Он был из тех жестоких и ненавидящих весь мир людей, которые только и делают, что неосознанно мстят завистникам, считая, что вокруг никого, кроме завистников, нет. Я попробовал представить, когда это началось. Еще в школе, где его не любили учителя, издевались одноклассники? Или над ним посмеялась девушка, за которой он ухаживал? Он напомнил мне одного из боссов краковской мафии, который заправлял сетью подпольных борделей: пальцы так же блестели от жира.
— Задать вам несколько вопросов, — сказал я и почувствовал горячее желание доставить ему серьезные неприятности.
— Вопросов? — Гюнериус ухватился за подлокотники обеими руками, казалось, он хотел встать, но потом раздумал, вспомнив, сколько на это потребуется усилий.
— У нас есть веские основания полагать, что это не несчастный случай.
Я не собирался начинать так сразу, но вдруг почувствовал себя сбитым с толку, неуверенным, беспомощным, словно этот кабинет оказал на меня то воздействие, на которое и был рассчитан. Я почувствовал себя в роли сезонного работника, который заглянул в покои хозяина усадьбы в надежде получить причитающуюся ему плату, заранее зная, что его выгонят в шею.

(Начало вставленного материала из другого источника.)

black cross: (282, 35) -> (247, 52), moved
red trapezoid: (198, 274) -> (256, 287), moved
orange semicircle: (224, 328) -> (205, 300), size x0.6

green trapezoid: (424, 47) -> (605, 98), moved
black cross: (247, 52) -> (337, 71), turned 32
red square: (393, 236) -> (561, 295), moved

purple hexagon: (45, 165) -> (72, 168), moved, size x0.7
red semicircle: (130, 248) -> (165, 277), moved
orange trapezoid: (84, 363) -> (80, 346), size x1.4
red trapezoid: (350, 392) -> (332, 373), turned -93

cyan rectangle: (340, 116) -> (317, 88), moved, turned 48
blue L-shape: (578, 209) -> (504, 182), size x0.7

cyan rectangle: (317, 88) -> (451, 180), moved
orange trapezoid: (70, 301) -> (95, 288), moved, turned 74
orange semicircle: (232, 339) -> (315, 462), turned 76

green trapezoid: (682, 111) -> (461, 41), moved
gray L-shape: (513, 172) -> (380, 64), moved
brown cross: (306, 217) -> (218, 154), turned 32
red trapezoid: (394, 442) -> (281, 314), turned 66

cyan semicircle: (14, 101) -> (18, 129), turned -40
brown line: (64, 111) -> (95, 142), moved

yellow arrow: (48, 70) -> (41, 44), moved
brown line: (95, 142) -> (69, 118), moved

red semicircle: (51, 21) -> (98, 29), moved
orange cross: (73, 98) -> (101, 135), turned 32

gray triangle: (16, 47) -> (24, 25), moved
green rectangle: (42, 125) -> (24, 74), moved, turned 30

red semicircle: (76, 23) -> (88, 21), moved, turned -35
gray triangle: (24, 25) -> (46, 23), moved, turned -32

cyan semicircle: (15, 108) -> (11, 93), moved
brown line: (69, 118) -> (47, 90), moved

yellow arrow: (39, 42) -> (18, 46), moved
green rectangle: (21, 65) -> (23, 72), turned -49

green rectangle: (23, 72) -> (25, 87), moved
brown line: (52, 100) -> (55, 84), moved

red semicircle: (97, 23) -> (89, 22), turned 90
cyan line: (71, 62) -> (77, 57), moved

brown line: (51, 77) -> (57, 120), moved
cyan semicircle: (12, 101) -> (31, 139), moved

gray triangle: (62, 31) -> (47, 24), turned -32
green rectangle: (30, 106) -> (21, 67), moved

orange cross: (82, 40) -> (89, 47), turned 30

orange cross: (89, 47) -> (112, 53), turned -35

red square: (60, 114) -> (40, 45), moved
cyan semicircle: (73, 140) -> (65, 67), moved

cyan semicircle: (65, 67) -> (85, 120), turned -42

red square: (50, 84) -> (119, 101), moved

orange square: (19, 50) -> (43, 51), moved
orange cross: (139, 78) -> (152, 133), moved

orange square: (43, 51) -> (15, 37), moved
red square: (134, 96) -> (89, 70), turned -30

— Мы хотим разобраться, что за всем этим кроется.
Гюнериус фыркнул:
— Кроется? Но я ничего не скрываю. Согласитесь, было бы смешно выгораживать пьяницу-садовника, который, кстати сказать, получил пинок под зад и сейчас, вероятнее всего, сидит в поезде и ждет не дождется, когда доедет домой, в свой Вильнюс.
— У вас есть его телефон?
— Нет. У меня нет привычки созваниваться с уволенными садовниками. Обычно я теряю к ним всякий интерес, как только они убираются восвояси. Надеюсь, он не скоро найдет работу.
— Вы были на месте во время происшествия?
— Нет.
— Кто может подтвердить это?
— Послушайте, дорогой друг, на месте была моя бедняжка-жена, и она уже рассказала все, что можно было рассказать. И я не понимаю, с какой стати вы тратите на это ваше время. Неужели вам больше нечем заняться?
— Мы занимаемся поиском правды. История с вашей женой не кажется мне убедительной.
Гюнериус посмотрел на меня, словно оценивал. Потом, хорошенько, как мне показалось, подумав, сказал:
— Кто у вас начальник отдела?
— Мой начальник как раз и попросил меня разобраться с этим происшествием.
— Теперь вы с ним разобрались, — сказал он язвительно. — Рассмотрели со всех сторон, увидели, что нечего им было заниматься, так что можете прийти к начальнику и доложить ему об этом.